A rainbow arcs over a small red and white flag floating in the water. This flag is used in North America to indicate that there’s a diver or divers below and that boats should stay clear.
I saw this Hawaii County Fire Department Search and Rescue helicopter flying over Mau’umae Beach, just south of Kawaihae. I think it was just on a training exercise, but we have had a run of missing fishermen and free divers so it might have been associated with one of those searches.
The body of one fisherman was located submerged along the coast, but no trace of the others has been found yet, to my knowledge. The standard practice on the Big Island is to search for three days. If nothing is found by the end of that time, then they call it off.
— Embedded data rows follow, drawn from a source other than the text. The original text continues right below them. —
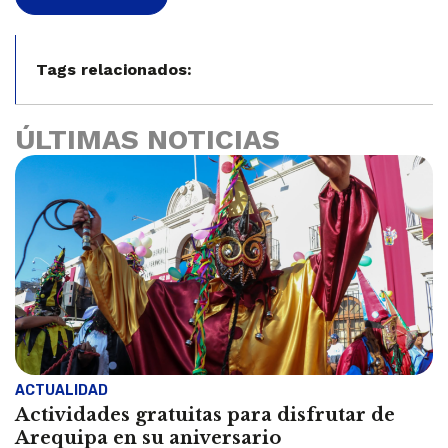
Tags relacionados:
ÚLTIMAS NOTICIAS
ACTUALIDAD
Actividades gratuitas para disfrutar de
Arequipa en su aniversario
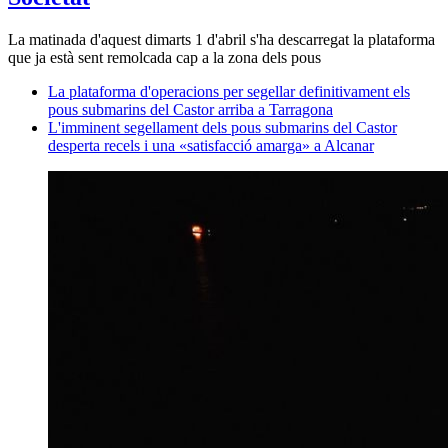
La matinada d'aquest dimarts 1 d'abril s'ha descarregat la plataforma
que ja està sent remolcada cap a la zona dels pous
La plataforma d'operacions per segellar definitivament els
pous submarins del Castor arriba a Tarragona
L'imminent segellament dels pous submarins del Castor
desperta recels i una «satisfacció amarga» a Alcanar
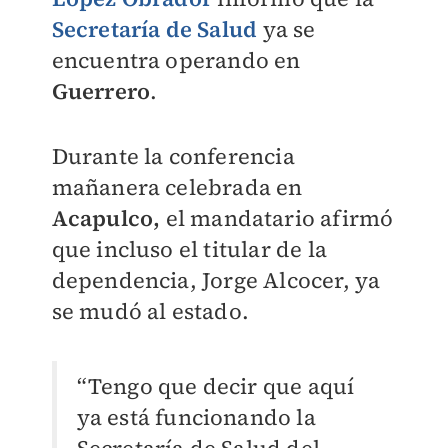
Secretaría de Salud
ya se
encuentra operando en
Guerrero
.
Durante la conferencia
mañanera celebrada en
Acapulco,
el mandatario afirmó
que incluso el titular de la
dependencia, Jorge Alcocer, ya
se mudó al estado.
“Tengo que decir que aquí
ya está funcionando la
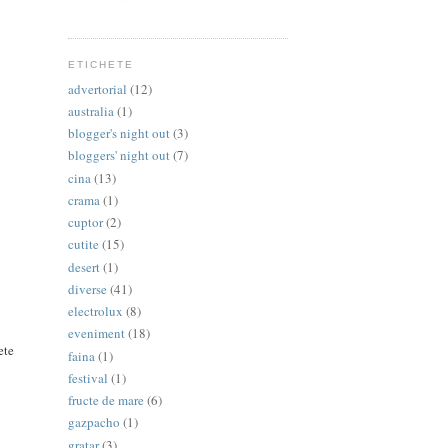
ETICHETE
advertorial
(12)
australia
(1)
blogger's night out
(3)
bloggers' night out
(7)
cina
(13)
crama
(1)
cuptor
(2)
cutite
(15)
desert
(1)
diverse
(41)
electrolux
(8)
eveniment
(18)
ete
faina
(1)
festival
(1)
fructe de mare
(6)
gazpacho
(1)
gratar
(3)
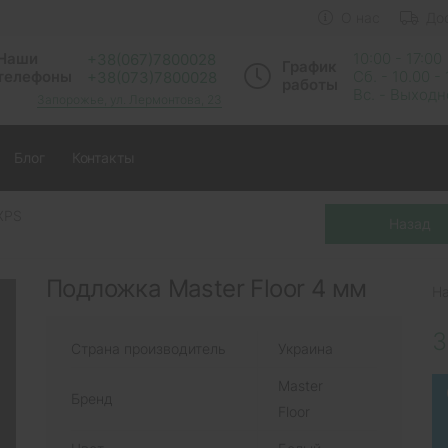
О нас
До
Наши
10:00 - 17:00
+38(067)7800028
График
телефоны
Сб. - 10.00 -
+38(073)7800028
работы
Вс. - Выход
Запорожье, ул. Лермонтова, 23
Блог
Контакты
XPS
Подложка Master Floor 4 мм
Н
3
Страна производитель
Украина
Master
Бренд
Floor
There are strong currents around the island and if a swimmer or fisherman is injured in the water, it’s easy for them to be swept out to sea, where the chances of finding them diminish rapidly. Sad as it is when a body is recovered, it’s almost harder when nothing is found and there is no sense of closure for families and friends.
It’s always a bit strange to come across divers when I’m snorkeling. For starters, there’s the stream of bubbles. Then there’s these large creatures with splashes of color and shiny tanks.
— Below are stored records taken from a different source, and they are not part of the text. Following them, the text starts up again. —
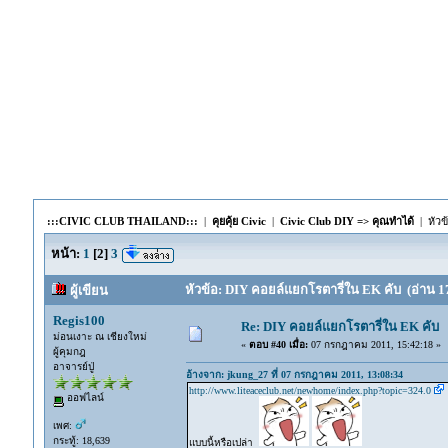
:::CIVIC CLUB THAILAND:::
|
คุยคุ้ย Civic
|
Civic Club DIY => คุณทำได้
| หัวข
หน้า:
1
[
2
]
3
หัวข้อ: DIY คอยล์แยกโรตารี่ใน EK คับ (อ่าน 17
ผู้เขียน
Regis100
Re: DIY คอยล์แยกโรตารี่ใน EK คับ
ม่อนเงาะ ณ เชียงใหม่
«
ตอบ #40 เมื่อ:
07 กรกฎาคม 2011, 15:42:18 »
ผู้คุมกฎ
อาจารย์ปู่
อ้างจาก: jkung_27 ที่ 07 กรกฎาคม 2011, 13:08:34
http://www.liteaceclub.net/newhome/index.php?topic=324.0
ออฟไลน์
เพศ:
กระทู้: 18,639
แบบนี้หรือเปล่า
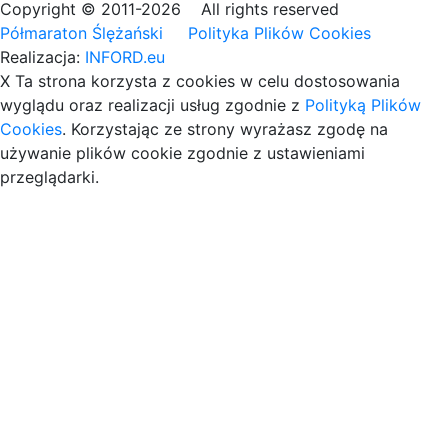
Copyright © 2011-2026 All rights reserved
Półmaraton Ślężański
Polityka Plików Cookies
Realizacja:
INFORD.eu
X
Ta strona korzysta z cookies
w celu dostosowania
wyglądu oraz realizacji usług zgodnie z
Polityką Plików
Cookies
. Korzystając ze strony wyrażasz zgodę na
używanie plików cookie zgodnie z ustawieniami
przeglądarki.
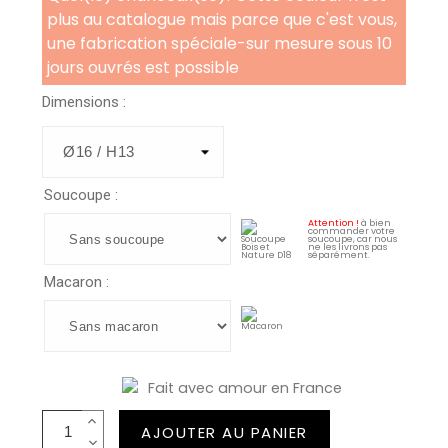
plus au catalogue mais parce que c'est vous,
une fabrication spéciale-sur mesure sous 10
jours ouvrés est possible
Dimensions :
Soucoupe :
Attention !
à bien
commander votre
soucoupe, car nous
ne les livrons pas
séparément.
Macaron :
Fait avec amour en France
AJOUTER AU PANIER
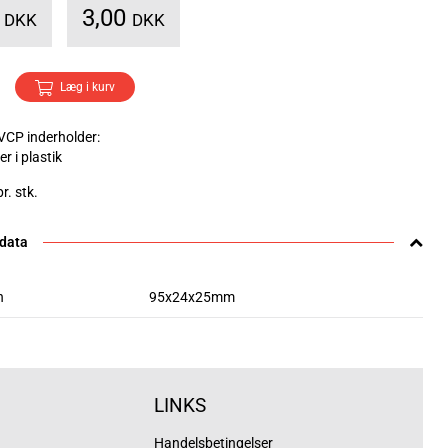
5
3,00
DKK
DKK
Læg i kurv
VCP inderholder:
r i plastik
r. stk.
 data
n
95x24x25mm
LINKS
Handelsbetingelser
I’m not sure these two even knew I was floating above them. I took my photos and left them to their explorations.
The Kohala Divers boat, Namaka, heads out of Kawaihae harbor for an early morning dive session. The boat is also used for whale watching cruises.
For more information about Kohala Divers, go to kohaladivers.com.
Not surprisingly, Hawaii is popular with divers. Warm, clear waters and lots of fish and coral means there’s lots to see. For snorkelers, like me, the divers themselves are something to watch for.
I saw this group heading out toward deeper waters and liked how the light caught the bubbles of air, and also the colorful fins of two of the divers.